Task objective:
Copy out each line of the data that holds the string "Новости".

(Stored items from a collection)

Segment Open

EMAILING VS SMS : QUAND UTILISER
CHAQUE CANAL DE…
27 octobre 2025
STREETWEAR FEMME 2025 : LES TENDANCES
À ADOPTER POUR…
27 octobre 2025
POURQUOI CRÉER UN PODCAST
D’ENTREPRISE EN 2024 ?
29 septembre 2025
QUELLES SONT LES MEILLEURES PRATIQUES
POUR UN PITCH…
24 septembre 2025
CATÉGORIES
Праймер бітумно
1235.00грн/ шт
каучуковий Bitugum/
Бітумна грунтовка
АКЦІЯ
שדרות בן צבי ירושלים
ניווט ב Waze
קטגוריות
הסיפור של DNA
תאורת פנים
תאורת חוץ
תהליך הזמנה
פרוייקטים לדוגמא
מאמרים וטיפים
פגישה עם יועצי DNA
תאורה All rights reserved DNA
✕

Segment Closed
Segment Open

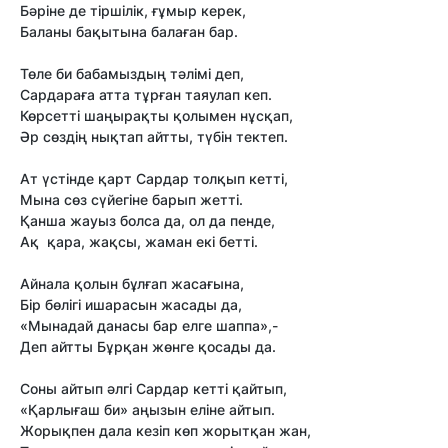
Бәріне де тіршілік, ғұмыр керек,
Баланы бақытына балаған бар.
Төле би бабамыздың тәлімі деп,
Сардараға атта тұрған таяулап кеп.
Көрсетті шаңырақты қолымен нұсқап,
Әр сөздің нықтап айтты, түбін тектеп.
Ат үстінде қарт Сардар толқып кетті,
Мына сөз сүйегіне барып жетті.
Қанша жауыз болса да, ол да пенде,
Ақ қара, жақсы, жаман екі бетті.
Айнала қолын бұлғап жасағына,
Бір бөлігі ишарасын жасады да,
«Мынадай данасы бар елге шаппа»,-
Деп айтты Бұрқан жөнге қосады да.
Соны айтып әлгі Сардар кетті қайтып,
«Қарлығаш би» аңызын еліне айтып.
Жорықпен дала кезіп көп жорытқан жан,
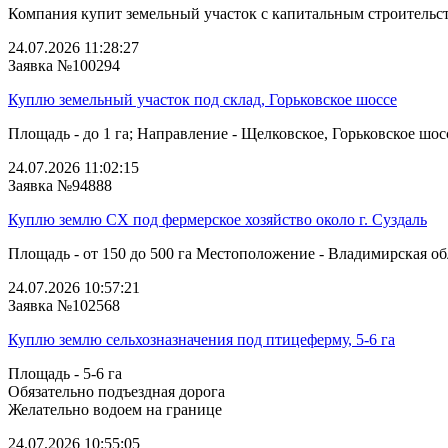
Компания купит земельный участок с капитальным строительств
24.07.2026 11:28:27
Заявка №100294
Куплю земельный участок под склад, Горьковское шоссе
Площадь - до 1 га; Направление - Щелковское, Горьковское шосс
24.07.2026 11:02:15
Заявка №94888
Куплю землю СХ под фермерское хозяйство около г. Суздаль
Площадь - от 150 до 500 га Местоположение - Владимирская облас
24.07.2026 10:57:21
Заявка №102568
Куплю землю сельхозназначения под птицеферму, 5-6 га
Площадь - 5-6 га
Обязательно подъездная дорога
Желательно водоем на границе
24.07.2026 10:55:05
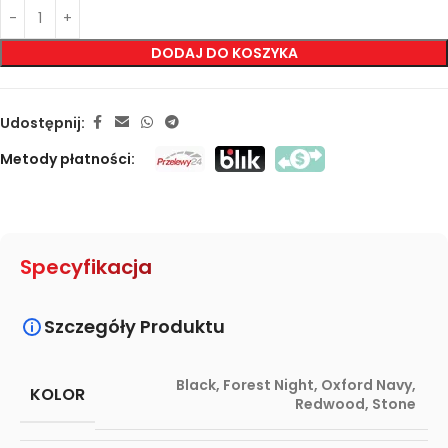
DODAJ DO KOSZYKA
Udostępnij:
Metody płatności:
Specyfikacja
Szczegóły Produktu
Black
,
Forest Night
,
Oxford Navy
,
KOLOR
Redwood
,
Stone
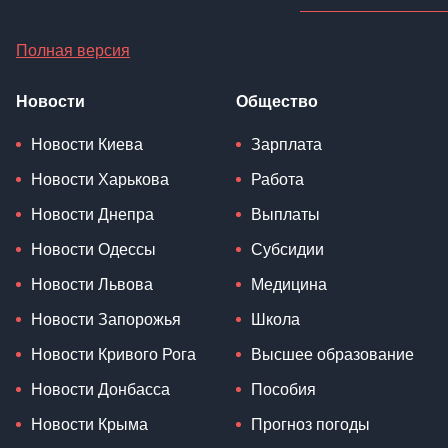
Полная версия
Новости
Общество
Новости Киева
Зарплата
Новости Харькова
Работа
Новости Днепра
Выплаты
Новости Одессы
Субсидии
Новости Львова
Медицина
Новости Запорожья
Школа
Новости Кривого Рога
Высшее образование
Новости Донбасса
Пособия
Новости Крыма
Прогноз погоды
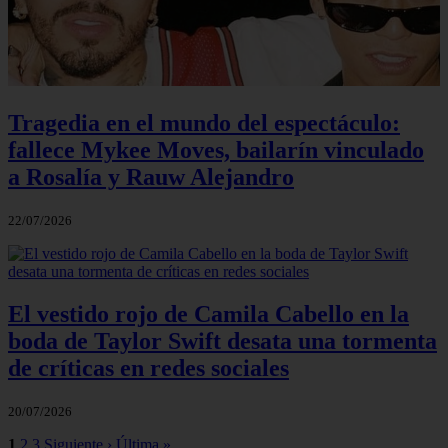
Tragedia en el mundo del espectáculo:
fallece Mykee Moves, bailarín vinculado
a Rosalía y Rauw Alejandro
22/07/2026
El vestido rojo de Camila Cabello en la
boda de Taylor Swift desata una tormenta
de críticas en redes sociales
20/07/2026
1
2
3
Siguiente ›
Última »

Segment Closed

The completed task:
Новости
Новости Киева
Новости Харькова
Новости Днепра
Новости Одессы
Новости Львова
Новости Запорожья
Новости Кривого Рога
Новости Донбасса
Новости Крыма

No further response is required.